Members of Parliament
- In office June 17, 2012 – June 19, 2012

General Councillor of Manche
- In office March 20, 2008 – April 2, 2015

Personal details
- Born: January 17, 1946 (age 80) Bretteville, Manche, France
- Party: PS
- Occupation: Politician, drafter

= André Rouxel =

French politician

André Rouxel (born January 17, 1946, in Bretteville, Manche) is a French politician. He was mayor of Tourlaville from 1995 to 2012, and a short-lived deputy for Manche in 2012.

== Biography ==
André Rouxel was born on January 17, 1946. He is an industrial designer by profession.
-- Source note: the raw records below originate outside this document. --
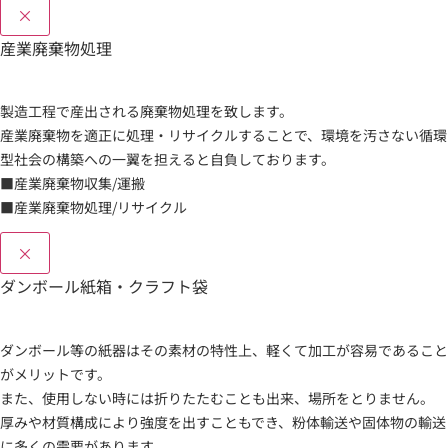
×
産業廃棄物処理
製造工程で産出される廃棄物処理を致します。
産業廃棄物を適正に処理・リサイクルすることで、環境を汚さない循環
型社会の構築への一翼を担えると自負しております。
■産業廃棄物収集/運搬
■産業廃棄物処理/リサイクル
×
ダンボール紙箱・クラフト袋
ダンボール等の紙器はその素材の特性上、軽くて加工が容易であること
がメリットです。
また、使用しない時には折りたたむことも出来、場所をとりません。
厚みや材質構成により強度を出すこともでき、粉体輸送や固体物の輸送
に多くの需要があります。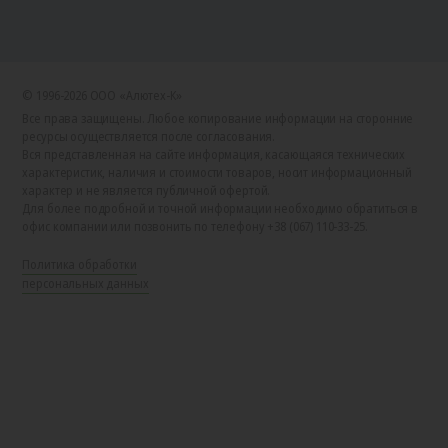
© 1996-2026 ООО «Алютех‑К»
Все права защищены. Любое копирование информации на сторонние
ресурсы осуществляется после согласования.
Вся представленная на сайте информация, касающаяся технических
характеристик, наличия и стоимости товаров, носит информационный
характер и не является публичной офертой.
Для более подробной и точной информации необходимо обратиться в
офис компании или позвонить по телефону +38 (067) 110-33-25.
Политика обработки
персональных данных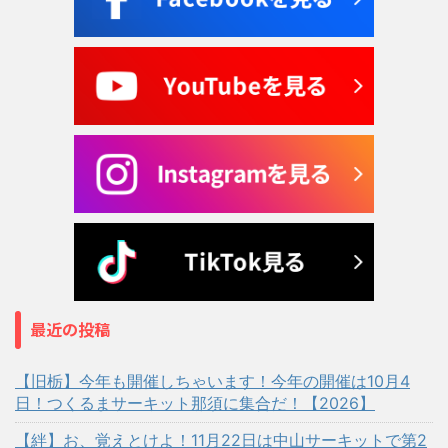
最近の投稿
【旧栃】今年も開催しちゃいます！今年の開催は10月4
日！つくるまサーキット那須に集合だ！【2026】
【絆】お、覚えとけよ！11月22日は中山サーキットで第2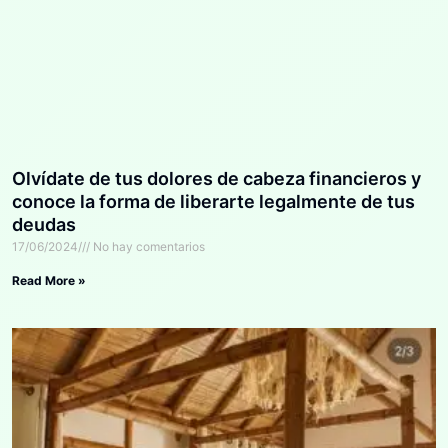
Olvídate de tus dolores de cabeza financieros y
conoce la forma de liberarte legalmente de tus
deudas
17/06/2024
No hay comentarios
Read More »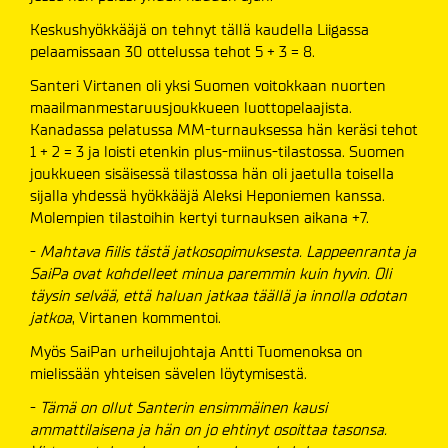
Keskushyökkääjä on tehnyt tällä kaudella Liigassa
pelaamissaan 30 ottelussa tehot 5 + 3 = 8.
Santeri Virtanen oli yksi Suomen voitokkaan nuorten
maailmanmestaruusjoukkueen luottopelaajista.
Kanadassa pelatussa MM-turnauksessa hän keräsi tehot
1 + 2 = 3 ja loisti etenkin plus-miinus-tilastossa. Suomen
joukkueen sisäisessä tilastossa hän oli jaetulla toisella
sijalla yhdessä hyökkääjä Aleksi Heponiemen kanssa.
Molempien tilastoihin kertyi turnauksen aikana +7.
-
Mahtava fiilis tästä jatkosopimuksesta. Lappeenranta ja
SaiPa ovat kohdelleet minua paremmin kuin hyvin. Oli
täysin selvää, että haluan jatkaa täällä ja innolla odotan
jatkoa
, Virtanen kommentoi.
Myös SaiPan urheilujohtaja Antti Tuomenoksa on
mielissään yhteisen sävelen löytymisestä.
-
Tämä on ollut Santerin ensimmäinen kausi
ammattilaisena ja hän on jo ehtinyt osoittaa tasonsa.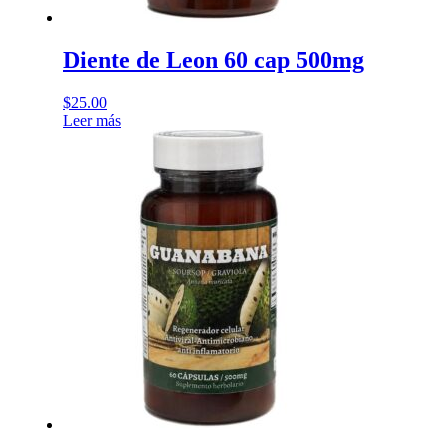
Diente de Leon 60 cap 500mg
$
25.00
Leer más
He joined the Socialist Party in 1974 and began his political career in 1977, when he was elected Tourlaville town councillor on Georges Fatôme's list. Re-elected in 1983, he became deputy mayor in charge of town planning, then first deputy mayor in 1989. In 1995, he succeeded Georges Fatôme as mayor of Tourlaville.

Bernard Cazeneuve's substitute during the 2007 legislative elections, he became a Member of Parliament on June 17, 2012, for two days, when Cazeneuve was appointed to the government. This lasted until the end of the 13th legislature, as the Assembly no longer convened and his constituency, the 5th in Manche, was set to disappear as part of the electoral redistribution.

Elected president of the Cherbourg urban community on June 23, 2012, replacing Bernard Cazeneuve, André Rouxel resigned as mayor of Tourlaville in October. In February 2015, he became honorary mayor.

He was General Councillor for the Manche department, elected in the Tourlaville canton, from 2008 to 2015.